Ketiga, pengasuhan yang melalaikan adalah bentuk pola asuh dimana
orang tua cenderung memberikan kebebasan kepada anak tanpa memberikan
kontrol ataupun memantau anak. Sehingga anak dengan pola asuh yang
demikian cenderung tidak memiliki kontrol diri yang baik, memiliki harga diri
yang rendah dan suka melakukan pelanggaran.
Keempat, pengasuhan yang memanjakan atau biasa disebut permisif.
Pengasuhan permisif adala pola asuh dimana orang tua selalu mengetahui
segala tindakan yang dilakukan oleh anak akan tetapi orang tua memberi
kebebasan terhadap anak untuk melakukan apa pun yang diinginkan oleh anak.
Sehingga anak tidak pernah belajar untuk mengendalikan diri dan selalu
menginginkan agar kemauannya selalu terpenuhi. Dengan pengasuhan yang
demikianmembuat orang tua yakin bahwa anak dapat lebih mandiri.
Meninjau pola asuh otoriter dan pola asuh permisif, maka kedua pola asuh
tersebut memiliki persamaan dan perbedaan.

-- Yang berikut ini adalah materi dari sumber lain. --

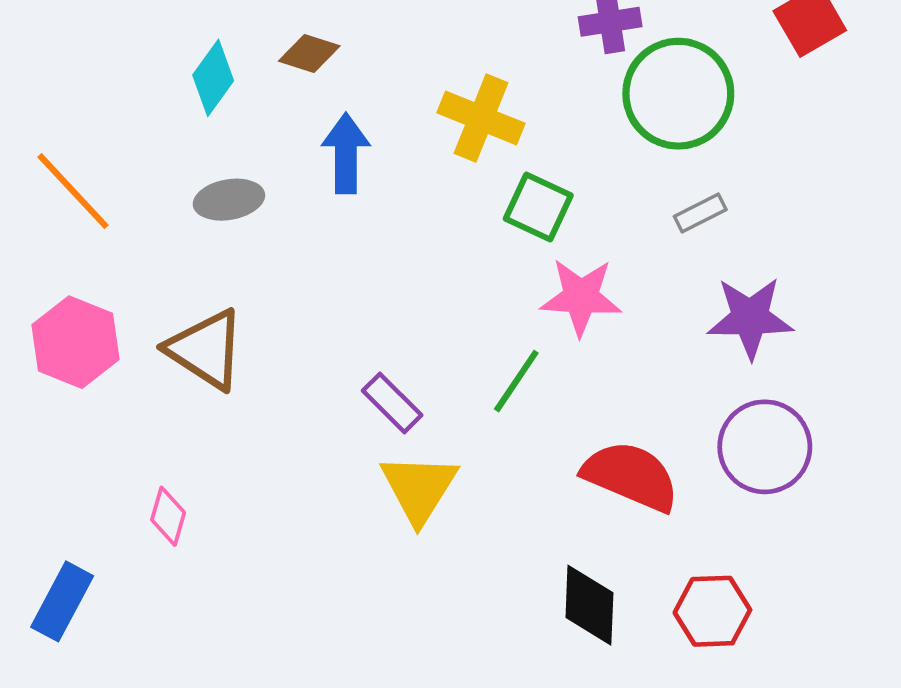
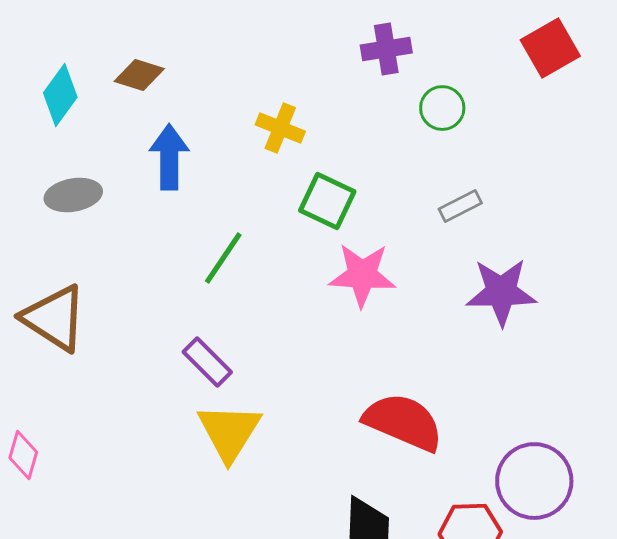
green circle: (678, 94) -> (442, 108), size x0.5
yellow cross: (481, 118) -> (280, 128), size x0.7
green line: (516, 381) -> (223, 258), moved
purple circle: (765, 447) -> (534, 481), moved

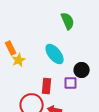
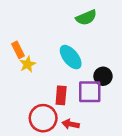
green semicircle: (68, 21) -> (86, 18), turned 90
purple square: (71, 83) -> (90, 92), size x1.5

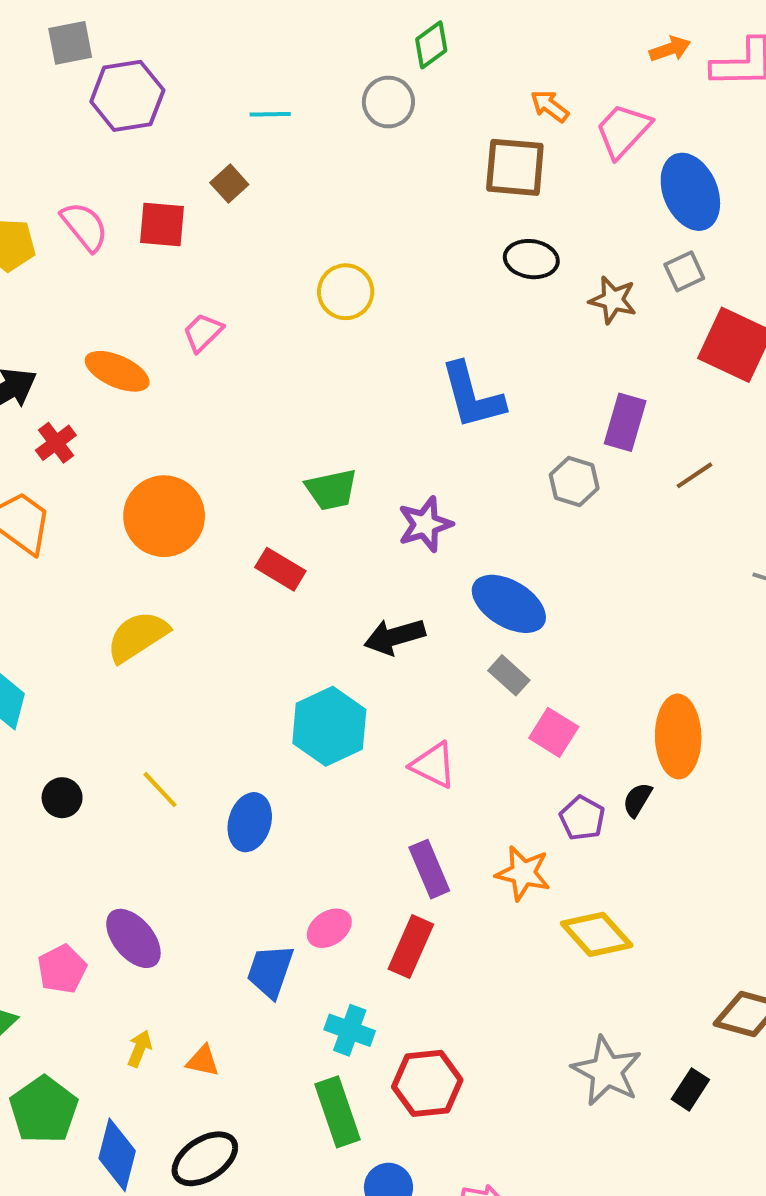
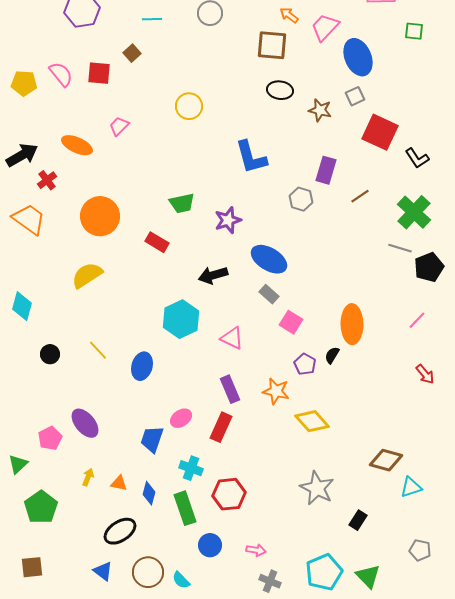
black rectangle: (690, 1089) -> (358, 520), moved
blue diamond: (117, 1155) -> (149, 493), moved, size x0.7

Persamaannya terletak pada gaya
komunikasi yang berlaku pada kedua pola asuh tersebut (otoriter dan permisif).
Kedua pola asuh tersebut samasama memiliki komunikasi satu arah. Pada pola
asuh otoriter pemegang kuasa adalah orang tua sehingga apa pun yang
dikatakan dan diperintahkan oleh orang tua harus diikuti oleh anak tanpa
memberikan kesempatan pada anak untuk bertanya atau pun bermusyawarah.
Sedangkan pada pola asuh permisif pemegang kuasa adalah anak dan
orang tua selalu mengikuti serta memenuhi apa pun yang diinginkan oleh anak.
Pola asuh otoriter merupakan pola asuh yang cenderung mengekang dan
membatasi anak dengan berbagai banyak aturan. Sehingga remaja yang
menerima pola asuh tersebut sudah terbiasa dengan batasan-batasan yang
berlaku. Berbeda dengan pola asuh permisif yang cenderung membolehkan
anak melakukan segala tindakan yang diinginkan serta sedikitnya aturan yang
6
diterapkan oleh orang tua pada anak dan pemenuhan segala keinginan yang
diinginkan oleh anak. Sehingga remaja yang menerima pola asuh tersebut
cenderung kurang dapat mengendalikan diri.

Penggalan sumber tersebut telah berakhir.